EXERCISE DETAILS
Give the entries back exactly as they stand, but without pictures.

Saved data entries
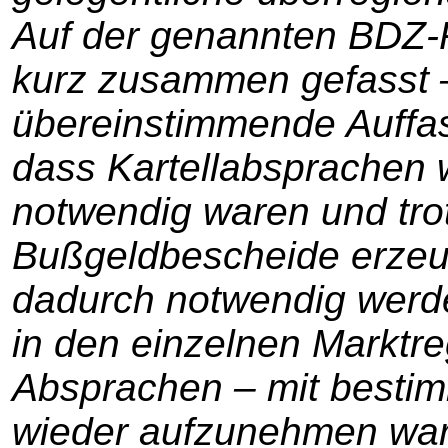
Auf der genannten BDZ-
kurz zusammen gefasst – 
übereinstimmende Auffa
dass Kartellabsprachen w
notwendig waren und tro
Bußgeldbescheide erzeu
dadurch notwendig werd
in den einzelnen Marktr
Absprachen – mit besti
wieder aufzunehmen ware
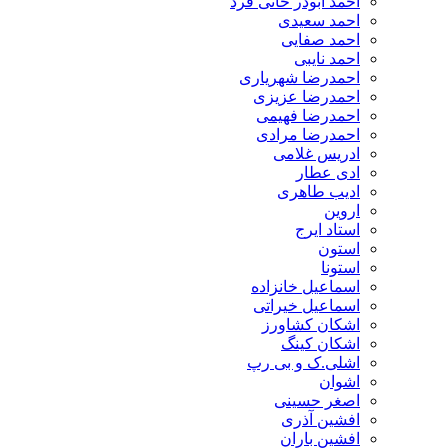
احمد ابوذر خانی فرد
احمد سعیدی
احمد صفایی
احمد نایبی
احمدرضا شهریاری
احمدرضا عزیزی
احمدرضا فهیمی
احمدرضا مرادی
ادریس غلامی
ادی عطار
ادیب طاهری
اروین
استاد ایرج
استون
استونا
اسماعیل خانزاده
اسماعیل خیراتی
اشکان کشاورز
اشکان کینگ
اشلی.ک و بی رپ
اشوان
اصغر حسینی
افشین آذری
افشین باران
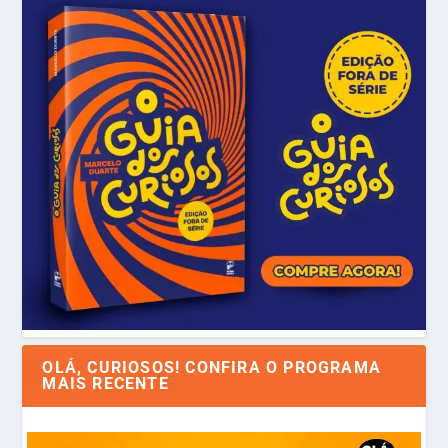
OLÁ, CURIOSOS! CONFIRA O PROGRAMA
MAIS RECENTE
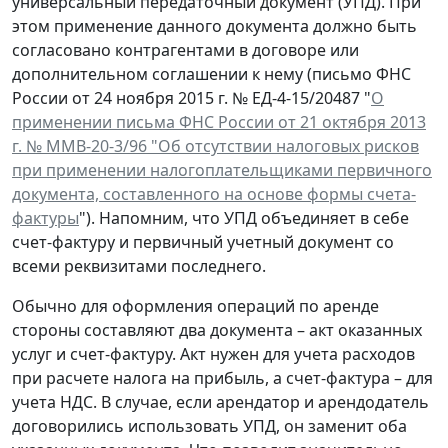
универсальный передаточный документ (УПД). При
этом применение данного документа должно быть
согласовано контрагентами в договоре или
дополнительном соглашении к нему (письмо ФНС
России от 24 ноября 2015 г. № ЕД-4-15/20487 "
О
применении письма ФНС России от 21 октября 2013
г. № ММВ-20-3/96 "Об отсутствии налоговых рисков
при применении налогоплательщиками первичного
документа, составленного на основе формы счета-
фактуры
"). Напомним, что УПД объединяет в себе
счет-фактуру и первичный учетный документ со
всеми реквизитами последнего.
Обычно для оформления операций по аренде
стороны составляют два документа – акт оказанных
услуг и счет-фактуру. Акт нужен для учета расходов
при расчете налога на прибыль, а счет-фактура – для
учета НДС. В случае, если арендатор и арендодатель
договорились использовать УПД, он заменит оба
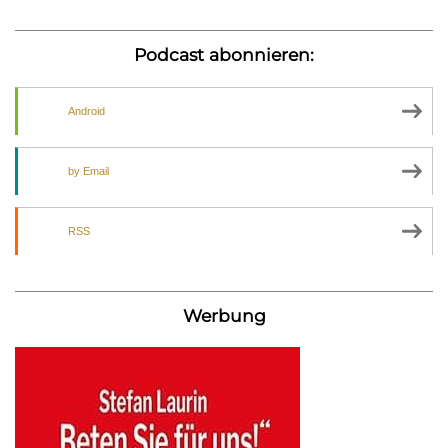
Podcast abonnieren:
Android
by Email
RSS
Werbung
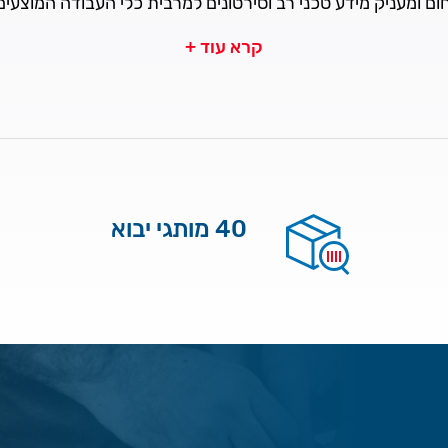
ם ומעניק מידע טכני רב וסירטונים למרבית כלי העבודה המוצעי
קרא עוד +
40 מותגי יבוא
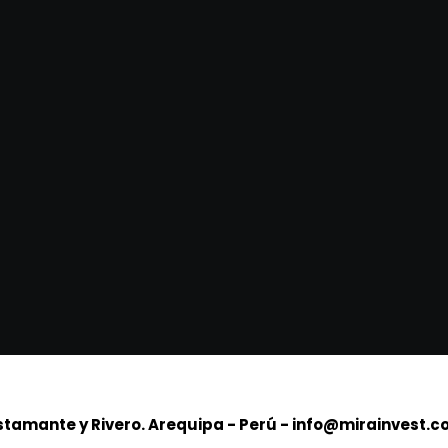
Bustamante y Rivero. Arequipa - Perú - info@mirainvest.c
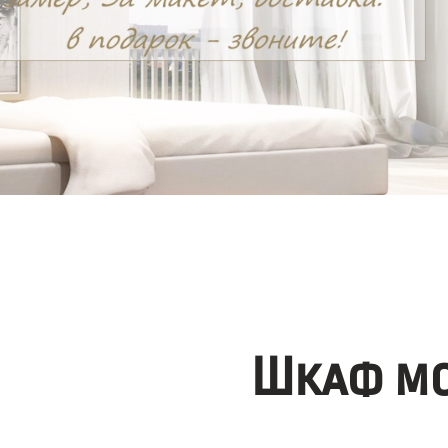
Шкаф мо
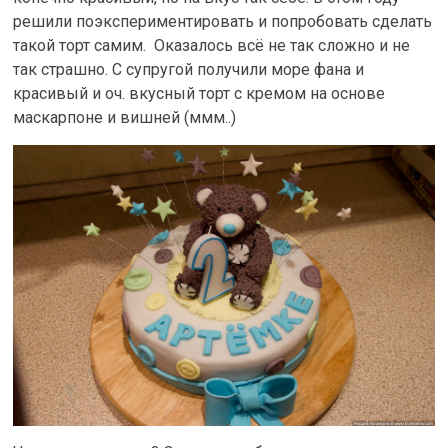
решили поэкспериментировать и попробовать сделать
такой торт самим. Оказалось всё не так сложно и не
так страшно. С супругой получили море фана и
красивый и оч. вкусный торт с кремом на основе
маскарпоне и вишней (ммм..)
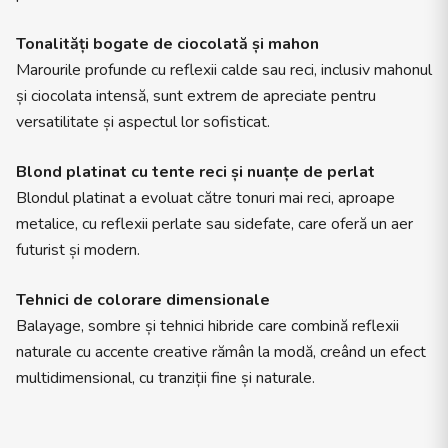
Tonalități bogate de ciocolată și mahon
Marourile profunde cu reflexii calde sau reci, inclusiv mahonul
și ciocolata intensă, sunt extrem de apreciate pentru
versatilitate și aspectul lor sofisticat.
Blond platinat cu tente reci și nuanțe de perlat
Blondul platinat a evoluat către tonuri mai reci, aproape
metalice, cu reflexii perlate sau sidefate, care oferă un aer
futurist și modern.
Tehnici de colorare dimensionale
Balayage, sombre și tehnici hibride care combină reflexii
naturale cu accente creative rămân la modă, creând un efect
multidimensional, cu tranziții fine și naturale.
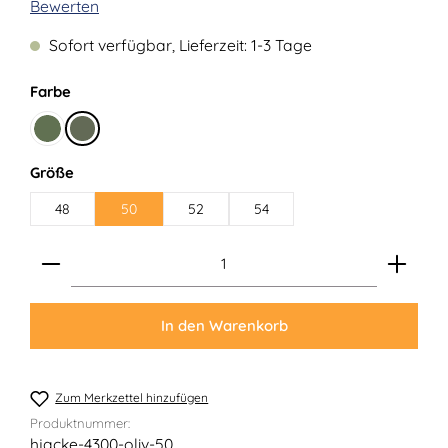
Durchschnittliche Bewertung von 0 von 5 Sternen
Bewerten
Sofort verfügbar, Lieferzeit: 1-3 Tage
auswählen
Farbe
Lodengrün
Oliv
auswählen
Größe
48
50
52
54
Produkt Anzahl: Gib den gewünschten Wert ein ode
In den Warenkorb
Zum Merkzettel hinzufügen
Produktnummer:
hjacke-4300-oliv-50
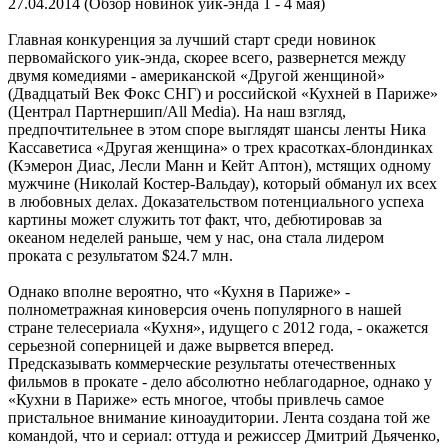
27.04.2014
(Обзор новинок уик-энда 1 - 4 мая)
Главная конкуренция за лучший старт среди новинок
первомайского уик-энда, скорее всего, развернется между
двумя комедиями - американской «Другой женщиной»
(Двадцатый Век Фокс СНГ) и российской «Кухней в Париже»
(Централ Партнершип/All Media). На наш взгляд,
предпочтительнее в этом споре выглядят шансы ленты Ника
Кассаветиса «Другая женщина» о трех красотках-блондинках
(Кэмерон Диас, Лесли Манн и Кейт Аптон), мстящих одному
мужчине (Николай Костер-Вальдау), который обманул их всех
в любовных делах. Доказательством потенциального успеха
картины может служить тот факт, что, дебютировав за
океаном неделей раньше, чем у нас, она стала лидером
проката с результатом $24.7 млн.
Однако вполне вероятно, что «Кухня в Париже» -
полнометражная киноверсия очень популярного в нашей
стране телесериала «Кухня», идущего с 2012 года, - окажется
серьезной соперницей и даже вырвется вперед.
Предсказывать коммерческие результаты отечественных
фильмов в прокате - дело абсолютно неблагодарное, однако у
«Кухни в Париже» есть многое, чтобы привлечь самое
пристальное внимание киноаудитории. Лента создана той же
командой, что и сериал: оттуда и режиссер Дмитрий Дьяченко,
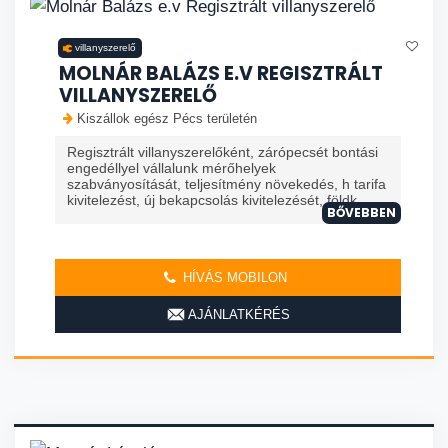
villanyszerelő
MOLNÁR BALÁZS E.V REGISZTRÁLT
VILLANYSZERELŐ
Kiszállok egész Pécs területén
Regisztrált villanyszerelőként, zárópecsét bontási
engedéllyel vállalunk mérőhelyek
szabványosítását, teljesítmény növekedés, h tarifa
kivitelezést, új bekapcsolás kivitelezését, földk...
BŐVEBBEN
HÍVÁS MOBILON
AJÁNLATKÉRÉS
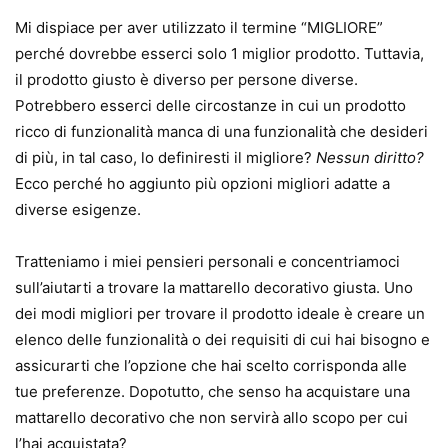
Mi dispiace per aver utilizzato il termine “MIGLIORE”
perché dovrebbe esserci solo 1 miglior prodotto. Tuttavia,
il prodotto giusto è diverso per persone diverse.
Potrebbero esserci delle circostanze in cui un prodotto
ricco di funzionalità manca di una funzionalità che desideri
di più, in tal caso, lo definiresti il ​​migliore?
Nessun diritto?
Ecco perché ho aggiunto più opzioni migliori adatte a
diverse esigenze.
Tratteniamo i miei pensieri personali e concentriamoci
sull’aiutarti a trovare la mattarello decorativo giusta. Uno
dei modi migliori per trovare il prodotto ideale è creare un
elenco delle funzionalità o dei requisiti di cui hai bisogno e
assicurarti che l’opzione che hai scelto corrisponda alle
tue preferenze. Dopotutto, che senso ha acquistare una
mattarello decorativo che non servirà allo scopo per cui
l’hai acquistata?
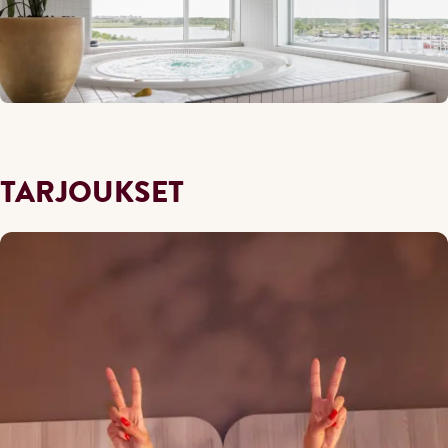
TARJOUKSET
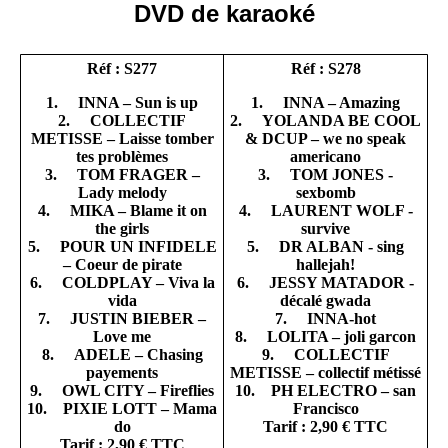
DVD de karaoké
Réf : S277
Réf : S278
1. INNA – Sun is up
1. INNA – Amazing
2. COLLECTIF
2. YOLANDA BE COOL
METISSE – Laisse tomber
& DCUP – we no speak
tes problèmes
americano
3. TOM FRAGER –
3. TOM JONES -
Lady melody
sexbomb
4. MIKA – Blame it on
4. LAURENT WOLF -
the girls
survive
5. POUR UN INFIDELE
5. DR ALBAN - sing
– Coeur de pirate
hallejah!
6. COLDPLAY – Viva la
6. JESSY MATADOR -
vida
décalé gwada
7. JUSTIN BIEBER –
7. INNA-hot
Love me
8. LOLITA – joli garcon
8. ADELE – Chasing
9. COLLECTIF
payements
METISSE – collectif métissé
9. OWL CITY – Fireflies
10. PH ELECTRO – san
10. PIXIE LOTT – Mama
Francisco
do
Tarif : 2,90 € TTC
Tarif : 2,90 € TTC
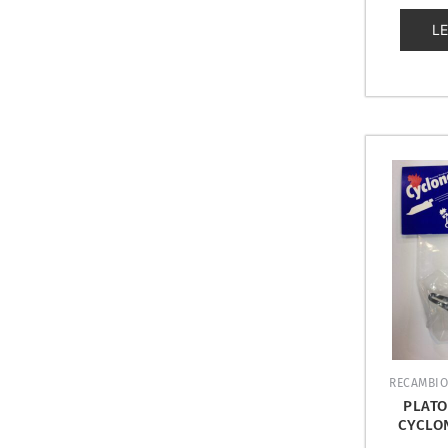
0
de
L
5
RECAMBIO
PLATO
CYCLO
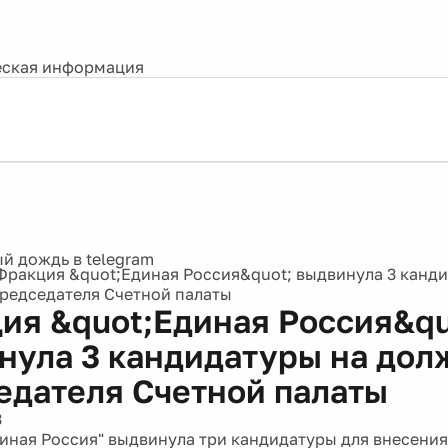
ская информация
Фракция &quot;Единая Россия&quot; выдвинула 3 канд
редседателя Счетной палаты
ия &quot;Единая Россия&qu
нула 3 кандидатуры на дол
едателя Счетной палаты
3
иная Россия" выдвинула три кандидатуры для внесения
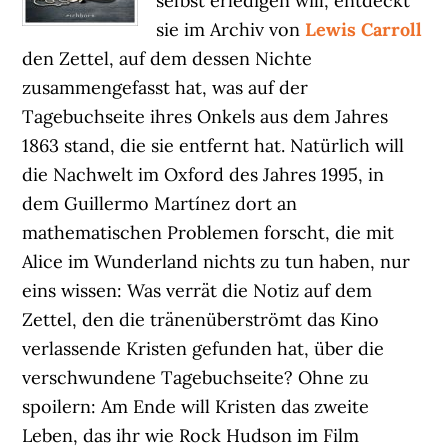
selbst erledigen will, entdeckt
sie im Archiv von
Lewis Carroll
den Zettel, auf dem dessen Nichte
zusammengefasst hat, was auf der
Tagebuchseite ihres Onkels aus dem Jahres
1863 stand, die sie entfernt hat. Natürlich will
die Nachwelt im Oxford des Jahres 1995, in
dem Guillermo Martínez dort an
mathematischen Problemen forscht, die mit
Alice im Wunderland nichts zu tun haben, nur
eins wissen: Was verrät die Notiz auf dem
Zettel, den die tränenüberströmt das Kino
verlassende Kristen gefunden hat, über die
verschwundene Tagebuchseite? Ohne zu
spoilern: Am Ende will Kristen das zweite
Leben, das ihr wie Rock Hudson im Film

RESPONSE BELOW
Auf der genannten BDZ-
kurz zusammen gefasst – 
übereinstimmende Auffa
dass Kartellabsprachen w
notwendig waren und tro
Bußgeldbescheide erzeu
dadurch notwendig werd
in den einzelnen Marktr
Absprachen – mit besti
wieder aufzunehmen ware
احمد ابوذر خانی فرد
احمد سعیدی
احمد صفایی
احمد نایبی
احمدرضا شهریاری
احمدرضا عزیزی
احمدرضا فهیمی
احمدرضا مرادی
ادریس غلامی
ادی عطار
ادیب طاهری
اروین
استاد ایرج
استون
استونا
اسماعیل خانزاده
اسماعیل خیراتی
اشکان کشاورز
اشکان کینگ
اشلی.ک و بی رپ
اشوان
اصغر حسینی
افشین آذری
افشین باران
OLÁ, CURIOSOS! CONFIRA O PROGRAMA
MAIS RECENTE
универсальный передаточный документ (УПД). При
этом применение данного документа должно быть
согласовано контрагентами в договоре или
дополнительном соглашении к нему (письмо ФНС
России от 24 ноября 2015 г. № ЕД-4-15/20487 "
О
применении письма ФНС России от 21 октября 2013
г. № ММВ-20-3/96 "Об отсутствии налоговых рисков
при применении налогоплательщиками первичного
документа, составленного на основе формы счета-
фактуры
"). Напомним, что УПД объединяет в себе
счет-фактуру и первичный учетный документ со
всеми реквизитами последнего.
Обычно для оформления операций по аренде
стороны составляют два документа – акт оказанных
услуг и счет-фактуру. Акт нужен для учета расходов
при расчете налога на прибыль, а счет-фактура – для
учета НДС. В случае, если арендатор и арендодатель
договорились использовать УПД, он заменит оба
Podcast abonnieren:
Android
by Email
RSS
Werbung
ם ומעניק מידע טכני רב וסירטונים למרבית כלי העבודה המוצעי
קרא עוד +
40 מותגי יבוא
Bustamante y Rivero. Arequipa - Perú - info@mirainvest.c
Шкаф мо
решили поэкспериментировать и попробовать сделать
такой торт самим. Оказалось всё не так сложно и не
так страшно. С супругой получили море фана и
красивый и оч. вкусный торт с кремом на основе
маскарпоне и вишней (ммм..)
Tonalități bogate de ciocolată și mahon
Marourile profunde cu reflexii calde sau reci, inclusiv mahonul
și ciocolata intensă, sunt extrem de apreciate pentru
versatilitate și aspectul lor sofisticat.
Blond platinat cu tente reci și nuanțe de perlat
Blondul platinat a evoluat către tonuri mai reci, aproape
metalice, cu reflexii perlate sau sidefate, care oferă un aer
futurist și modern.
Tehnici de colorare dimensionale
Balayage, sombre și tehnici hibride care combină reflexii
naturale cu accente creative rămân la modă, creând un efect
multidimensional, cu tranziții fine și naturale.
Durchschnittliche Bewertung von 0 von 5 Sternen
Bewerten
Sofort verfügbar, Lieferzeit: 1-3 Tage
auswählen
Farbe
Lodengrün
Oliv
auswählen
Größe
48
50
52
54
Produkt Anzahl: Gib den gewünschten Wert ein ode
In den Warenkorb
Zum Merkzettel hinzufügen
Produktnummer:
hjacke-4300-oliv-50
27.04.2014
(Обзор новинок уик-энда 1 - 4 мая)
Главная конкуренция за лучший старт среди новинок
первомайского уик-энда, скорее всего, развернется между
двумя комедиями - американской «Другой женщиной»
(Двадцатый Век Фокс СНГ) и российской «Кухней в Париже»
(Централ Партнершип/All Media). На наш взгляд,
предпочтительнее в этом споре выглядят шансы ленты Ника
Кассаветиса «Другая женщина» о трех красотках-блондинках
(Кэмерон Диас, Лесли Манн и Кейт Аптон), мстящих одному
мужчине (Николай Костер-Вальдау), который обманул их всех
в любовных делах. Доказательством потенциального успеха
картины может служить тот факт, что, дебютировав за
океаном неделей раньше, чем у нас, она стала лидером
проката с результатом $24.7 млн.
Однако вполне вероятно, что «Кухня в Париже» -
полнометражная киноверсия очень популярного в нашей
стране телесериала «Кухня», идущего с 2012 года, - окажется
серьезной соперницей и даже вырвется вперед.
Предсказывать коммерческие результаты отечественных
фильмов в прокате - дело абсолютно неблагодарное, однако у
«Кухни в Париже» есть многое, чтобы привлечь самое
пристальное внимание киноаудитории. Лента создана той же
командой, что и сериал: оттуда и режиссер Дмитрий Дьяченко,
villanyszerelő
MOLNÁR BALÁZS E.V REGISZTRÁLT
VILLANYSZERELŐ
Kiszállok egész Pécs területén
Regisztrált villanyszerelőként, zárópecsét bontási
engedéllyel vállalunk mérőhelyek
szabványosítását, teljesítmény növekedés, h tarifa
kivitelezést, új bekapcsolás kivitelezését, földk...
BŐVEBBEN
HÍVÁS MOBILON
AJÁNLATKÉRÉS
Mi dispiace per aver utilizzato il termine “MIGLIORE”
perché dovrebbe esserci solo 1 miglior prodotto. Tuttavia,
il prodotto giusto è diverso per persone diverse.
Potrebbero esserci delle circostanze in cui un prodotto
ricco di funzionalità manca di una funzionalità che desideri
di più, in tal caso, lo definiresti il ​​migliore?
Nessun diritto?
Ecco perché ho aggiunto più opzioni migliori adatte a
diverse esigenze.
Tratteniamo i miei pensieri personali e concentriamoci
sull’aiutarti a trovare la mattarello decorativo giusta. Uno
dei modi migliori per trovare il prodotto ideale è creare un
elenco delle funzionalità o dei requisiti di cui hai bisogno e
assicurarti che l’opzione che hai scelto corrisponda alle
tue preferenze. Dopotutto, che senso ha acquistare una
mattarello decorativo che non servirà allo scopo per cui
l’hai acquistata?
TARJOUKSET
DVD de karaoké
Réf : S277
Réf : S278
1. INNA – Sun is up
1. INNA – Amazing
2. COLLECTIF
2. YOLANDA BE COOL
METISSE – Laisse tomber
& DCUP – we no speak
tes problèmes
americano
3. TOM FRAGER –
3. TOM JONES -
Lady melody
sexbomb
4. MIKA – Blame it on
4. LAURENT WOLF -
the girls
survive
5. POUR UN INFIDELE
5. DR ALBAN - sing
– Coeur de pirate
hallejah!
6. COLDPLAY – Viva la
6. JESSY MATADOR -
vida
décalé gwada
7. JUSTIN BIEBER –
7. INNA-hot
Love me
8. LOLITA – joli garcon
8. ADELE – Chasing
9. COLLECTIF
payements
METISSE – collectif métissé
9. OWL CITY – Fireflies
10. PH ELECTRO – san
10. PIXIE LOTT – Mama
Francisco
do
Tarif : 2,90 € TTC
Tarif : 2,90 € TTC
0
de
L
5
RECAMBIO
PLATO
CYCLO
ская информация
Фракция &quot;Единая Россия&quot; выдвинула 3 канд
редседателя Счетной палаты
ия &quot;Единая Россия&qu
нула 3 кандидатуры на дол
едателя Счетной палаты
3
иная Россия" выдвинула три кандидатуры для внесения
selbst erledigen will, entdeckt
sie im Archiv von
Lewis Carroll
den Zettel, auf dem dessen Nichte
zusammengefasst hat, was auf der
Tagebuchseite ihres Onkels aus dem Jahres
1863 stand, die sie entfernt hat. Natürlich will
die Nachwelt im Oxford des Jahres 1995, in
dem Guillermo Martínez dort an
mathematischen Problemen forscht, die mit
Alice im Wunderland nichts zu tun haben, nur
eins wissen: Was verrät die Notiz auf dem
Zettel, den die tränenüberströmt das Kino
verlassende Kristen gefunden hat, über die
verschwundene Tagebuchseite? Ohne zu
spoilern: Am Ende will Kristen das zweite
Leben, das ihr wie Rock Hudson im Film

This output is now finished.